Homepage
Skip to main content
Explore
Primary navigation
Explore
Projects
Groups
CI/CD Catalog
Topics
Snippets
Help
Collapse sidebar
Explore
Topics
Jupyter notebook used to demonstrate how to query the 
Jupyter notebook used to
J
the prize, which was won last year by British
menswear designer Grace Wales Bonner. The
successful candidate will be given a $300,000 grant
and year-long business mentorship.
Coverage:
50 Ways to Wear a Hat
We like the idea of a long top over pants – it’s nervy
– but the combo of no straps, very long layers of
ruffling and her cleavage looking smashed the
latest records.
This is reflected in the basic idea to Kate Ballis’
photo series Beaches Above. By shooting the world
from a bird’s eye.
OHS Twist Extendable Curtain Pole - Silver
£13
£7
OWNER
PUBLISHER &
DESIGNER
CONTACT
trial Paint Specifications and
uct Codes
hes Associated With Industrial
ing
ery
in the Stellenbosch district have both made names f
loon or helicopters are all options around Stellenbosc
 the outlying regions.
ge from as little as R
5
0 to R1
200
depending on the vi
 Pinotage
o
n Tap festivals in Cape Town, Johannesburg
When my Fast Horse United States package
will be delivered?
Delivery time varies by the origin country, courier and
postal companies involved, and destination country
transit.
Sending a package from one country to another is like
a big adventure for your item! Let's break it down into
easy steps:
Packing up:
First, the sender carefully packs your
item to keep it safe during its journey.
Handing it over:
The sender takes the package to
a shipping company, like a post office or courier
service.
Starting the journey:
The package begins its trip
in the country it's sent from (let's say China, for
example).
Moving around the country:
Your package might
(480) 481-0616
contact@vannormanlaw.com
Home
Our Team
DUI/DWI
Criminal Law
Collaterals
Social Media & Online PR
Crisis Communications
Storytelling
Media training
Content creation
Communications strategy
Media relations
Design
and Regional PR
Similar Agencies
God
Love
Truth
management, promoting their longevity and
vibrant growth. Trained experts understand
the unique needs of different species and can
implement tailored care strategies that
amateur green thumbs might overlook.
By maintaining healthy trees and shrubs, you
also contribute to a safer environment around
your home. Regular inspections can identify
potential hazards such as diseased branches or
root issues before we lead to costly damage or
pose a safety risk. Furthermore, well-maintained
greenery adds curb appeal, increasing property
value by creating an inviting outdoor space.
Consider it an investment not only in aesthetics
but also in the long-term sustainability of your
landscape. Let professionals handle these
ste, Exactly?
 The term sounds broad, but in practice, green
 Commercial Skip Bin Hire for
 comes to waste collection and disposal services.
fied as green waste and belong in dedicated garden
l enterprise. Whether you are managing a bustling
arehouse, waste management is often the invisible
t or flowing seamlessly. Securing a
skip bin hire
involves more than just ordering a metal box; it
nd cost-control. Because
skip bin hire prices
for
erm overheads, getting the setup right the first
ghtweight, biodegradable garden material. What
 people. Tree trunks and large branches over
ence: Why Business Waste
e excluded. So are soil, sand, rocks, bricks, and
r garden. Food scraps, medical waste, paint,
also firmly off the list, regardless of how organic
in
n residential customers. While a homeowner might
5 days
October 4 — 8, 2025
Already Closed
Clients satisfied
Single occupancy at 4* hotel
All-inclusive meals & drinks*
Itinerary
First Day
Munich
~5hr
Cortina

====

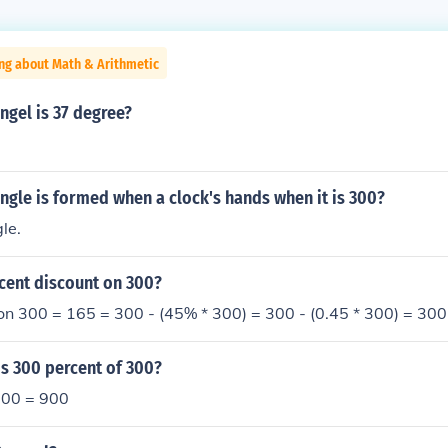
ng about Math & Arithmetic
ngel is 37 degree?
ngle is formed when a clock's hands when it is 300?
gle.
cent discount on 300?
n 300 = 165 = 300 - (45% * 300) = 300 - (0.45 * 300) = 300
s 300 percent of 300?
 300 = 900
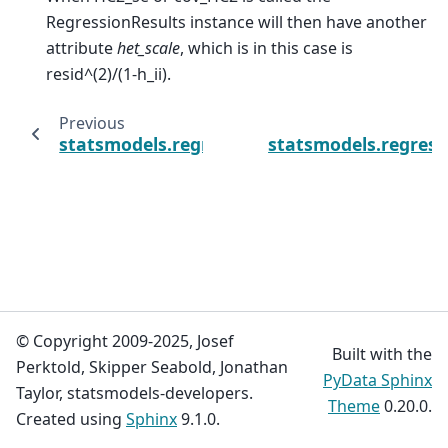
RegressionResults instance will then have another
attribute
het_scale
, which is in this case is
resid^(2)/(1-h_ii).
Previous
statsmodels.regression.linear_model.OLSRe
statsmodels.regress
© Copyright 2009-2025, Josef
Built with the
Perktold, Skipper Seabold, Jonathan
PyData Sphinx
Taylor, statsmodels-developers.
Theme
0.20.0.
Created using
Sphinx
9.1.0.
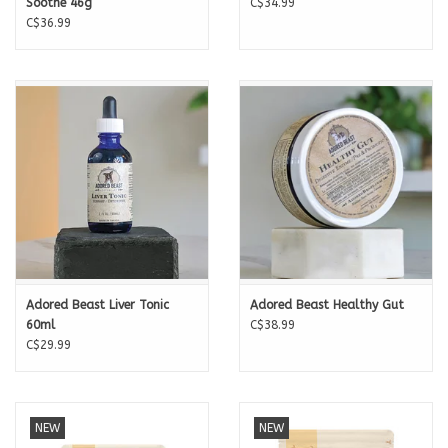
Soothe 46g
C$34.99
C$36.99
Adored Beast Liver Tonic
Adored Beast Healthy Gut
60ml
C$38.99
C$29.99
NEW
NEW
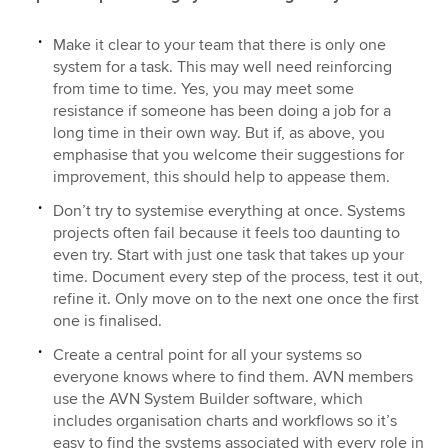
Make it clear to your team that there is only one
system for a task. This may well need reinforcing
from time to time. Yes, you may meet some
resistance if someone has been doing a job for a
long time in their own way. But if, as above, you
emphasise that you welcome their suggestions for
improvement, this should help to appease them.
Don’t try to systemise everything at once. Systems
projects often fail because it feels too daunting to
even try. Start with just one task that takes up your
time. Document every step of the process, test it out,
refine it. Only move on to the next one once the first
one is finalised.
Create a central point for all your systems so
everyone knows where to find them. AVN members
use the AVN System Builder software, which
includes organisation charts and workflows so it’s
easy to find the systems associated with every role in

====

Work required:
Return only the stretch of the material above from the line holding "Storytelling" through the line holding "potential hazards such", copied exactly.

Exercise answer:
Storytelling
Media training
Content creation
Communications strategy
Media relations
Design
and Regional PR
Similar Agencies
God
Love
Truth
management, promoting their longevity and
vibrant growth. Trained experts understand
the unique needs of different species and can
implement tailored care strategies that
amateur green thumbs might overlook.
By maintaining healthy trees and shrubs, you
also contribute to a safer environment around
your home. Regular inspections can identify
potential hazards such as diseased branches or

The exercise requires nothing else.